Re: If you look at . . .

I agree that we're unlikely to have a Katrina-level event here. But I want to make sure that when our event of the century happens to us, that we're ready to respond to it. I'm thinking of something as unlikely but possible as a major tornado hitting Minneapolis proper, taking out some major power, water and transportation infrastructure (maybe being followed by a freak blizzard). Thousands of people without water, electricity, heat. No way to get out and no way for help to get in: how do we cope?

Do I think it likely to happen? No. Do I want to spend millions of taxpayer dollars stockpiling things that will go bad long before it does happen? No.

I do want to know that someone at the proper level of government is thinking about these kinds of things and has some kind of plan to cope. I read through parts of http://www.ci.minneapolis.mn.us/emergency/ but some of it doesn't look like it's been updated since 2002.

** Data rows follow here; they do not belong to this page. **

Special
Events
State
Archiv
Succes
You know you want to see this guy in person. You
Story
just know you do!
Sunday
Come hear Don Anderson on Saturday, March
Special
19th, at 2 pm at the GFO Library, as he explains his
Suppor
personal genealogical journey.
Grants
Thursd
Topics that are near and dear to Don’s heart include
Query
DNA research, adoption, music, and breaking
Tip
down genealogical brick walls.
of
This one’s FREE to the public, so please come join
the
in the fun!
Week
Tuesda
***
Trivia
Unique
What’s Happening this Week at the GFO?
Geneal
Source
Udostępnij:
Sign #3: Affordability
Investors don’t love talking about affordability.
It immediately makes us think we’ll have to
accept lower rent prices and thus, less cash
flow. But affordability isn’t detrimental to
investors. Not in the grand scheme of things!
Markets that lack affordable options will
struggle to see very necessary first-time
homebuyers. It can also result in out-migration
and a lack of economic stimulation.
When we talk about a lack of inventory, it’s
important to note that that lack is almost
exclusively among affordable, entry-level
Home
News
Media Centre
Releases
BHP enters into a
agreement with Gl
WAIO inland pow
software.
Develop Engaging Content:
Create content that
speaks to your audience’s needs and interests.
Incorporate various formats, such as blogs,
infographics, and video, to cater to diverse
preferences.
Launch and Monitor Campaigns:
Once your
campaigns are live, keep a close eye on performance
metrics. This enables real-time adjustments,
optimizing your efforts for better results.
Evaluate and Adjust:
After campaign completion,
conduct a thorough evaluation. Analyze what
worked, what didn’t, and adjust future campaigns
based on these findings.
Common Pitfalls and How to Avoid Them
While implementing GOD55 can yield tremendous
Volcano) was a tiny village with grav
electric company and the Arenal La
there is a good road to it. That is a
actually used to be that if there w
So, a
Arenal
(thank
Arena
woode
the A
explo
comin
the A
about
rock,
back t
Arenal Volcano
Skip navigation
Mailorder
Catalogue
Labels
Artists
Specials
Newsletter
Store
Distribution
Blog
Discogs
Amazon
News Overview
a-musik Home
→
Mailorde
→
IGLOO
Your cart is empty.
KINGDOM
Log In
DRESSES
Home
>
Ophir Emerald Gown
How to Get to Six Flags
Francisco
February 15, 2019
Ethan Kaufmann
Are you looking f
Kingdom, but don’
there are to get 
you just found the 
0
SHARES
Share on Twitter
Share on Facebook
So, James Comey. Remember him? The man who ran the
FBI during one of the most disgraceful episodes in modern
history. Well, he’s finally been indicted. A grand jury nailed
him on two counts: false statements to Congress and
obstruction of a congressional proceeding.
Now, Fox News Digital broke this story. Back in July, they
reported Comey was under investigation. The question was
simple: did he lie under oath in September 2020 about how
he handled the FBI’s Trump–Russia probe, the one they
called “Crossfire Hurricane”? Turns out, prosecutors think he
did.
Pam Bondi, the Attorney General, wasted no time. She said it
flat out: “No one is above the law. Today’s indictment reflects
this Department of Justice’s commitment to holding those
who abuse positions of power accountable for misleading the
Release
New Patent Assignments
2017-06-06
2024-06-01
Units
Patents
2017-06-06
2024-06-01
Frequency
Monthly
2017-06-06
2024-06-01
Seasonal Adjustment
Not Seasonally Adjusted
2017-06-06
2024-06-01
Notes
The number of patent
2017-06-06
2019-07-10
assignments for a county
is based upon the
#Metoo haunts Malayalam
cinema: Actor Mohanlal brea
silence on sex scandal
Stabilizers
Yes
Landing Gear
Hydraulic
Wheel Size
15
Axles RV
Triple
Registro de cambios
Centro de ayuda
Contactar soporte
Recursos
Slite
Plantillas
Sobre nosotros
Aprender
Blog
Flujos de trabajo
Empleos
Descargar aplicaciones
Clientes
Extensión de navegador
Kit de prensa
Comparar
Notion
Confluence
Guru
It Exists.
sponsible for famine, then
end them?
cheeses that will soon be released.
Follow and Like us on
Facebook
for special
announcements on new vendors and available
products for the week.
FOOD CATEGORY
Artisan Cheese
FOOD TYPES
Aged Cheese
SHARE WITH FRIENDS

So, I'll be writing letters and making calls.
[User Picture]
Date:September 3rd, 2005 04:39 pm (UTC)

Re: If you look at . . .

This is just what I've been thinking of, and my "to do" list for today has, "WHAT'S our plan HERE for disasters?" on it. Want to get together for the letter-writing, and to pool info?
[User Picture]
Date:September 3rd, 2005 04:45 pm (UTC)

Re: If you look at . . .

Happy to do so. I'm sleeping just now (all evidence to the contrary....) but later would be cool.
[User Picture]
Date:September 4th, 2005 12:44 pm (UTC)

Re: If you look at . . .

Well, while I'm all in favor of preparation -- and forethought -- that's the sort of thing that a single-party government (like, say, that of Minneapolis has been for all the time I've lived here) is the least capable of, for all the obvious and subtle political reasons, and I think that the plan you point to shows that pretty clearly. (Just among the minor things, there's no public recommendation that residents have enough food, water, and medicine onhand for five days that I can find, and certainly I've never heard a Minneapolis Mayor argue that there should be, and the one Mayoral candidate who has been arguing that is, at best, a fringe candidate.)

But maybe you can urge some useful action.

My own thought is that distributed threats require distributed preparation, and that the more unspecific the threat it is, the more distributed and individual preparations should be.